PigletJohn · 31/12/2013 16:48

Perhaps there is a dish equivalent to this, and I don't know its name?

I was thinking it would be nice to make individual servings in separate pots, one per person. I am thinking browned root vegs and small onions with a lump of meat on top. But presumably cooking time would be fairly short as much smaller than usual.

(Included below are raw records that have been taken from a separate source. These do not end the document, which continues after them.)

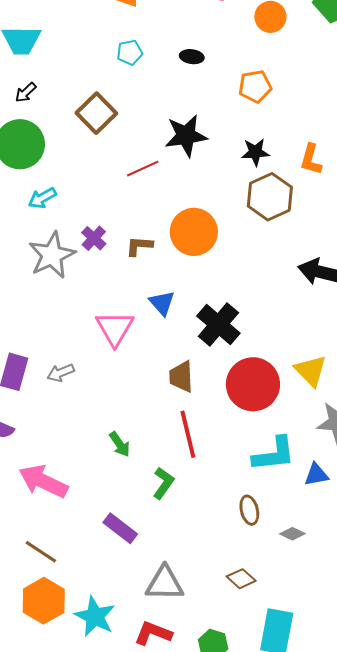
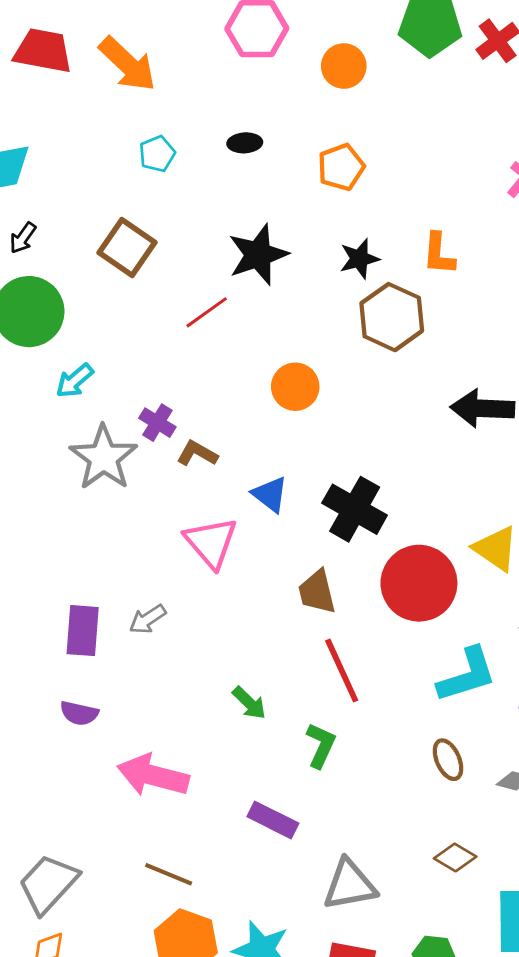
orange circle: (194, 232) -> (295, 387), size x0.7
brown L-shape: (139, 246) -> (197, 454), moved, turned 36

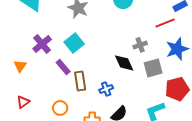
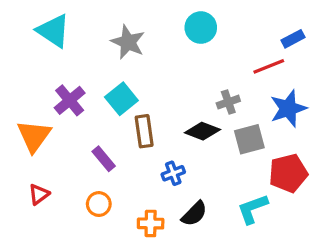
black diamond: (124, 63) -> (202, 131), turned -45
orange triangle: (20, 66) -> (34, 136), size x1.6
purple rectangle: (63, 67) -> (104, 159), moved
brown rectangle: (80, 81) -> (144, 131), moved

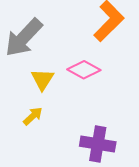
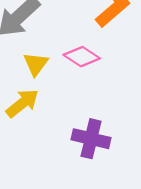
yellow arrow: (33, 116) -> (22, 103), size x1.5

To save me cooking a dozen, ten minutes apart, is there a away to calculate it? Say, 150g off a roasting joint in each pot, and vegs browned, cooked, not mushy. I prefer it without added liquid.

OP posts:
notnowImreading · 31/12/2013 17:15

Try MadameDeFarge - she's answering cooking questions on the 'Bring me your leftovers' thread on active conversations at the moment and I'm sure she can help.

MadameDefarge · 31/12/2013 17:15

I think the problem with that is that a good pot roast does need to cook slowly for quite a long time, so less cooking time in individual pots would mean tough meat.

I think you should cook it as normal, then pot up in your pots for the last few minutes. If you have cooked it with a lid on (like all good pot roasts) then you should have lots of lovely gravy anyway. Dont brown the veg, simply soften the onions (and maybe garlic?) add the chopped veg and cook for a few mins. then add the roast.